Genre: Black / Death Metal
Country: Spain
Label: War Anthem Records
Year: 2018

“Vacvvm” is the third full length album by Spanish Balmog, who have been around for fifteen years now and have a bunch of smaller scale releases throughout these years for you to look for, other than main records. The band focuses on clean cut black metal as it was shaped after the change of the millennium, with slight death metal influences here and there, without overdoing it with technicality or experimentation.

In fact, when listening to the album, one can retrieve influencing bands very quickly and many moments feel reminiscent of other acts, something that stands in the way of “Vacvvm” being memorable in overall. While it is well written, with no huge deficiencies, it also follows already reproduced ideas and at the end of the day, this might not even be the biggest drawback there is for some people.
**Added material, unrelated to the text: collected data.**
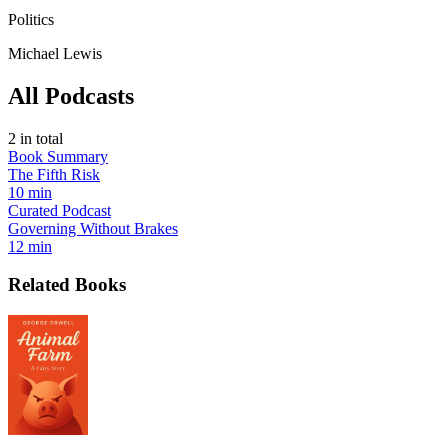
Politics
Michael Lewis
All Podcasts
2
in total
Book Summary
The Fifth Risk
10 min
Curated Podcast
Governing Without Brakes
12 min
Related Books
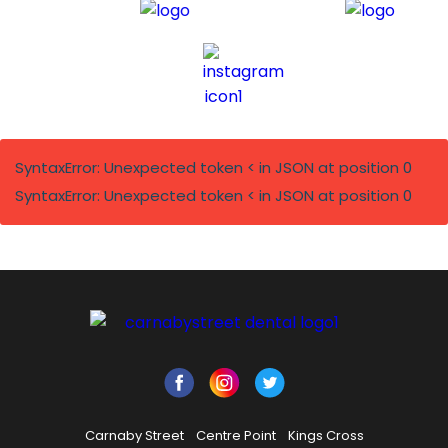
SyntaxError: Unexpected token < in JSON at position 0
SyntaxError: Unexpected token < in JSON at position 0
Carnaby Street
Centre Point
Kings Cross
Its production offers a great sound with aggressive guitars and drums, but above all are the thunderous vocals that, in my opinion, stand out.

The concept is mainly around theology and Satanism, some lines are in latin, or Greek (the track “Gignesthai” means “to become”) and also, the band chose to replace “u” with “v” in the title, as they have done before and many first recognized in the genre from Behemoth. This pretty much means Balmog haven’t really changed their area of interest after all these years and albums, and “Vacvvm” will not catch you off guard musically either.
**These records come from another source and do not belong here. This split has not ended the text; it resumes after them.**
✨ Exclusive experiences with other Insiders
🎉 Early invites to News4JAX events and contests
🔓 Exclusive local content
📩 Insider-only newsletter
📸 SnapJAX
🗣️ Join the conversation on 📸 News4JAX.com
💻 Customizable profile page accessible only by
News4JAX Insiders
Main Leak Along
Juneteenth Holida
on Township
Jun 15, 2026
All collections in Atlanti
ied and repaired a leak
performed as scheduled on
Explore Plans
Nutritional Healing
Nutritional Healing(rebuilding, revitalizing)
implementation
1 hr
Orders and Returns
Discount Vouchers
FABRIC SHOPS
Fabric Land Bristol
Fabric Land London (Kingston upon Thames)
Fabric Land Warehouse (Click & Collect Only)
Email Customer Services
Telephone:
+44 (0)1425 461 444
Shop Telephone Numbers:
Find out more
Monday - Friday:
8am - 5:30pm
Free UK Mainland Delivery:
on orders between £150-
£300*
Distant touches of Deathspell Omega do exist, in chilling lines like the track “Hodogetria”, but I wouldn’t say they go towards there too much. Apart from the pure metal parts, which cover 90% of the music, there is a short synth introduction at the track “Vigil of the Blinds”, which maintains a somehow slow pace that doesn’t really affect the listener. Vacvvm’s only interlude is the three minute piece “Inde Deus Abest”, which shows the drone / dark ambient / noise side of the band and even the introduction to the record, is just one minute of fast hammering of instruments and inhuman screams above that.
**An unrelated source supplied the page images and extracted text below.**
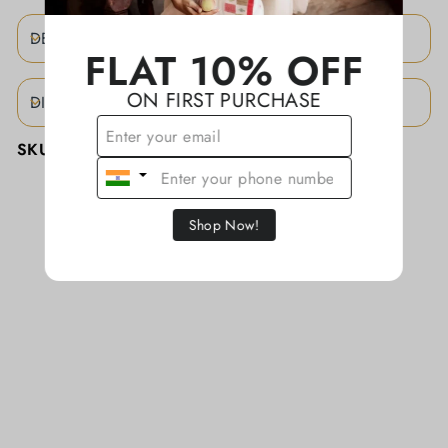
DESCRIPTION
FLAT 10% OFF
ON FIRST PURCHASE
DISCLAIMER
SKU:
KAJBA0061/CTTN
Shop Now!
YOU MAY ALSO LIKE
Sold
Out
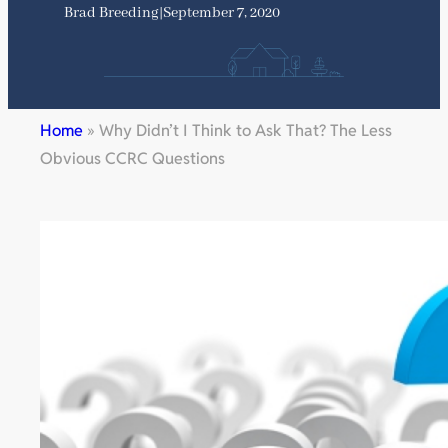
Brad Breeding
|
September 7, 2020
Home
»
Why Didn’t I Think to Ask That? The Less
Obvious CCRC Questions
The most obvious reference comes from the track “Come to the Pulpit”. From the last word, Watain immediately ring a bell, and then the track’s introduction itself is almost the same as Watain’s track “Sworn to the Dark”. This might summarize the whole record, as a combination of Deathspell Omega (not too much), the middle paced structured Marduk use in their recent albums (check “Gignesthai”), the guitar lines of Watain, but not too much of Balmog itself anywhere. “Vacvvm” is a good record but I would like to listen to more personal compositions in the future if they are willing to stand out.